The original iconic spot, featuring a shirtless, towel-wrapped Mustafa, is often recognized as the first branded viral ad sensation, having racked up more than 105 million online views to date and an Emmy Award in 2010, and helped Old Spice’s transformation to become the No.1 selling antiperspirant and deodorant brand for guys in the United States.
In the latest “Smell Like Your Own Man, Man” campaign, which debuts January 23rd and launches the new Ultra Smooth grooming lineup, Mustafa tries to impart Old Spice wisdom to his son, played by Powers. While Powers looks up to his dad, he humorously dismisses Mustafa’s product recommendations and shares his preference for the all-new Old Spice Ultra Smooth line.

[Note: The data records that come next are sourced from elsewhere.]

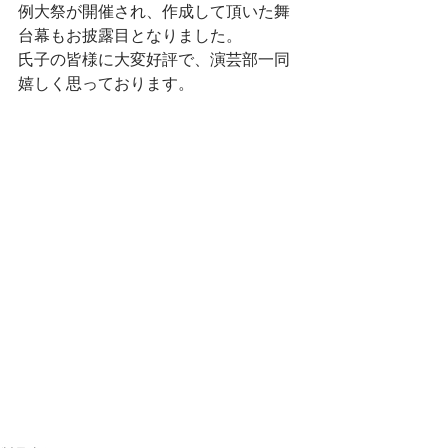
例大祭が開催され、作成して頂いた舞
台幕もお披露目となりました。
氏子の皆様に大変好評で、演芸部一同
嬉しく思っております。 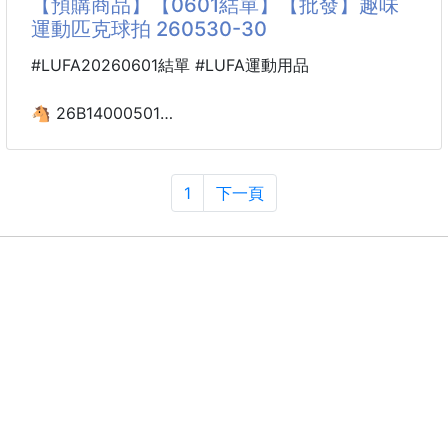
【預購商品】【0601結單】【批發】趣味
運動匹克球拍 260530-30
「這輩子沒穿過這麼可愛又這麼好穿的襪子！」
上一代創下百萬雙銷售奇蹟的小熊襪，終於在2026年
#LUFA20260601結單 #LUFA運動用品
迎來地表最強升級版啦🔥
🐴 26B14000501
由韓國獨立設計師獨家親手操刀，全新的運動小熊系列
趣味運動匹克球拍 260530-30
正式曝光🎉
這不是路邊隨便能買到的貨，這是真正兼具機能、舒
🎯精準控球，新手秒上手3A級專業拍面設計，紋理防
1
下一頁
適、顏值的襪界天花板🥇
滑且回彈穩定，無論是新手還是有基礎的玩家，都能輕
#百萬銷量傳奇
鬆掌控球路，不用擔心失誤頻發，打擊手感順滑又扎
實。
💪減震回彈，舒適護手拍身內置減震結構，搭配防滑
握把，長時間揮拍也不易震手，大幅降低手臂負擔，玩
一整天也不酸手，新手練習更安心。
🛡️堅固耐磨，耐用度拉滿高品質材質打造，抗撞擊、
不易變形，反覆敲擊也不易磨損，日常戶外使用超耐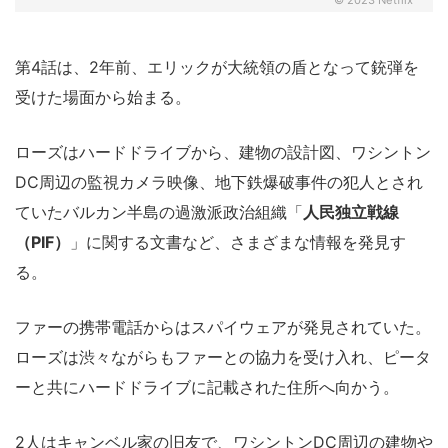
© 2023 Netflix
第4話は、2年前、エリックが大統領の盾となって銃弾を
受けた場面から始まる。
ローズはハードドライブから、建物の設計図、ワシントン
DC周辺の監視カメラ映像、地下鉄爆破事件の犯人とされ
ていたバルカン半島の過激派政治組織「
人民独立戦線
（PIF）
」に関する文書など、さまざまな情報を発見す
る。
ファーの携帯電話からはスパイウェアが発見されていた。
ローズは渋々ながらもファーとの協力を受け入れ、ピータ
ーと共にハードドライブに記載された住所へ向かう。
2人はキャンベル家の旧友で、ワシントンDC周辺の建物や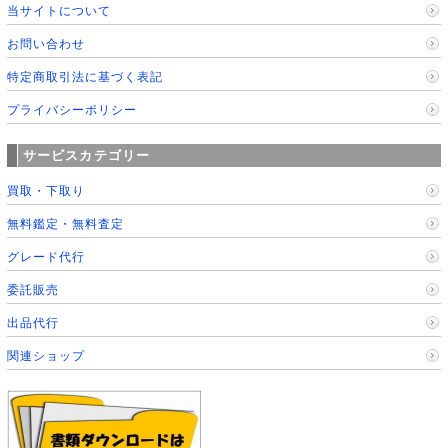
当サイトについて
お問い合わせ
特定商取引法に基づく表記
プライバシーポリシー
サービスカテゴリー
買取・下取り
無料鑑定・無料査定
グレード代行
委託販売
出品代行
関連ショップ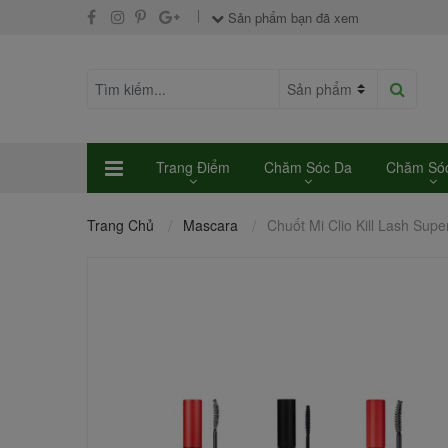
Sản phẩm bạn đã xem
Trang Điểm
Chăm Sóc Da
Chăm Sóc
Trang Chủ
Mascara
Chuốt Mi Clio Kill Lash Sup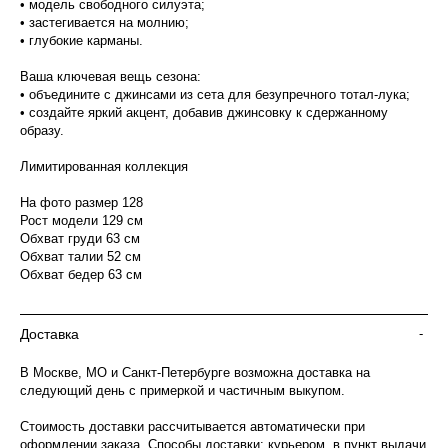
• модель свободного силуэта;
• застегивается на молнию;
• глубокие карманы.
Ваша ключевая вещь сезона:
• объедините с джинсами из сета для безупречного тотал-лука;
• создайте яркий акцент, добавив джинсовку к сдержанному
образу.
Лимитированная коллекция
На фото размер 128
Рост модели 129 см
Обхват груди 63 см
Обхват талии 52 см
Обхват бедер 63 см
Доставка
-
В Москве, МО и Санкт-Петербурге возможна доставка на
следующий день с примеркой и частичным выкупом.
Стоимость доставки рассчитывается автоматически при
оформлении заказа. Способы доставки: курьером, в пункт выдачи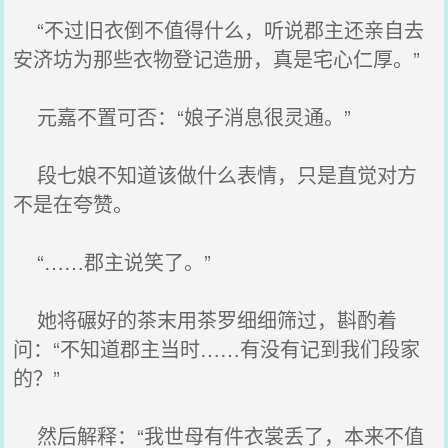
“不过旧衣倒不值得什么，听说郡主还亲自去
安济坊为那些衣物登记造册，真是宅心仁厚。”
元嘉不置可否：“娘子消息很灵通。”
段七娘不知道该做什么表情，只是直觉对方
不是在夸赞。
“……郡主说笑了。”
她将碾好的茶末用茶罗细细筛过，斟酌着
问：“不知道郡主当时……有没有记到我们段家
的？”
然后解释：“我世母有件衣裳丢了，本来不值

Developed by Wieden + Kennedy, the campaign is awash in the comedic dynamic between Mustafa and Powers when the son wants to chart his own path with a more subtle persona (and scent expression) versus the over-the-top personality of the original Old Spice Guy. Like many father and son relationships, Mustafa and Powers have very different interests but are able to connect in their own unique way, through their respective grooming preferences. In fact, tables turn when Powers teaches Mustafa a thing or two about sweat protection and moisturization in the “Smell Like Your Own Man, Man” campaign:
“When it comes to grooming, we know that Old Spice users today are looking for their own signature scents and products and have differing tastes and needs,” said Matt Krehbiel, Old Spice associate brand director at Procter & Gamble. “The return of Isaiah Mustafa along with his new ‘low key’ TV son Keith Powers shows that Old Spice continues to evolve and offer our best-performing antiperspirant/deodorants and body washes in a variety of scent profiles and benefit offerings for today’s differing preferences.”